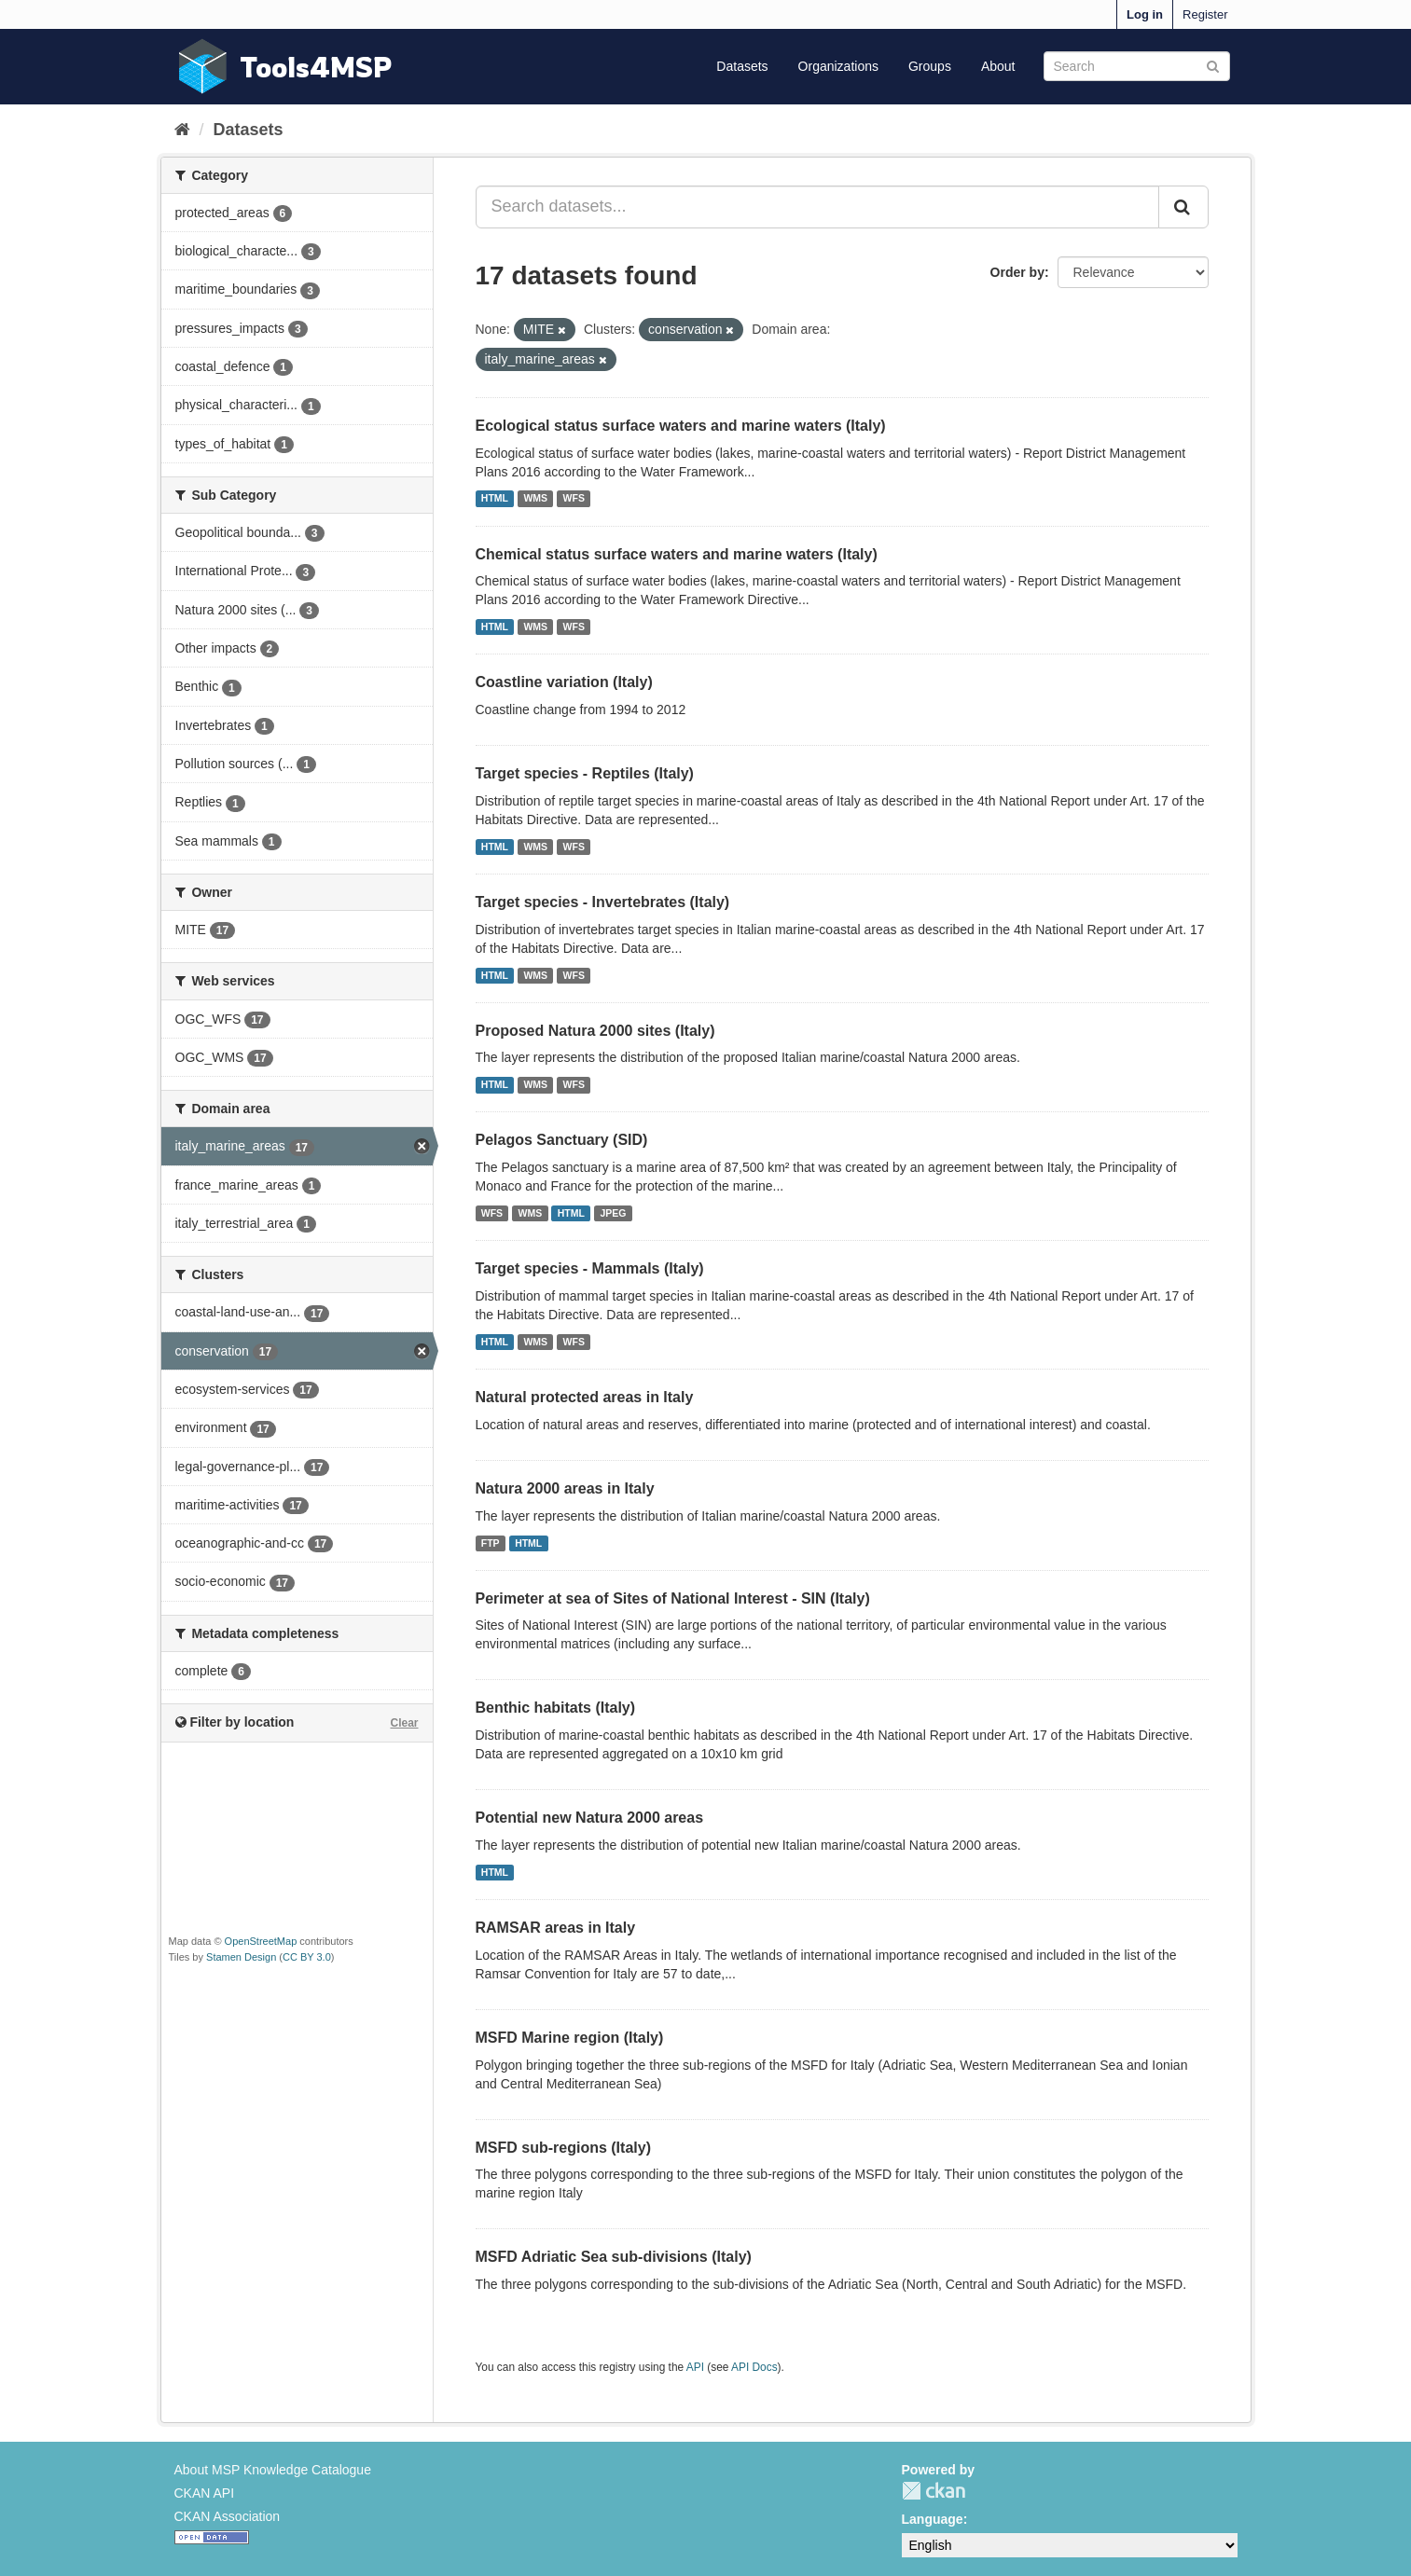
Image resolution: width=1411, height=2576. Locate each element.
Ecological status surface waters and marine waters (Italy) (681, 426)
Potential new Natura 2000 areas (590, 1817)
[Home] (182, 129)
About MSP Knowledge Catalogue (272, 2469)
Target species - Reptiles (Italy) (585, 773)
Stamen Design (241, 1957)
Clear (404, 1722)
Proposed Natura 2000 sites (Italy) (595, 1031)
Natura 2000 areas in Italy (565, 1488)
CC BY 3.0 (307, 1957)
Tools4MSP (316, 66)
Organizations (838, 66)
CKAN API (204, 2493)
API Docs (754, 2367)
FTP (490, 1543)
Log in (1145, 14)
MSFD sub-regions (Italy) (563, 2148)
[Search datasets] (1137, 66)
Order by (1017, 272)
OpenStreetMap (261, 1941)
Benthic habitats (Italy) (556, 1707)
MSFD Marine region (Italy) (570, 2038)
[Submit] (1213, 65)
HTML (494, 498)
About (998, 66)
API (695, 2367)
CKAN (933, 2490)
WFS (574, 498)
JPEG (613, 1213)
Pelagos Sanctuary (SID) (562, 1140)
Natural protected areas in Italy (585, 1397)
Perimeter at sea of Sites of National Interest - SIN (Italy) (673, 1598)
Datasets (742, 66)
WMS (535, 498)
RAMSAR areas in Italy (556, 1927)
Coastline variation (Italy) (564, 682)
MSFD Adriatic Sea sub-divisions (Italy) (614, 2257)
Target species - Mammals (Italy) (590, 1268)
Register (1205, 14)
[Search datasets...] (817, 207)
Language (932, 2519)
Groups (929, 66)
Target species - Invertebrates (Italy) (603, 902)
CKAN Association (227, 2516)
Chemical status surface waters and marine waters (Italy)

▸ Prompt
With the pictures left out, restate word for word every line of the data above, from the first down to the line that contains "API Docs (754, 2367)".

▸ Output for this task
Image resolution: width=1411, height=2576. Locate each element.
Ecological status surface waters and marine waters (Italy) (681, 426)
Potential new Natura 2000 areas (590, 1817)
[Home] (182, 129)
About MSP Knowledge Catalogue (272, 2469)
Target species - Reptiles (Italy) (585, 773)
Stamen Design (241, 1957)
Clear (404, 1722)
Proposed Natura 2000 sites (Italy) (595, 1031)
Natura 2000 areas in Italy (565, 1488)
CC BY 3.0 (307, 1957)
Tools4MSP (316, 66)
Organizations (838, 66)
CKAN API (204, 2493)
API Docs (754, 2367)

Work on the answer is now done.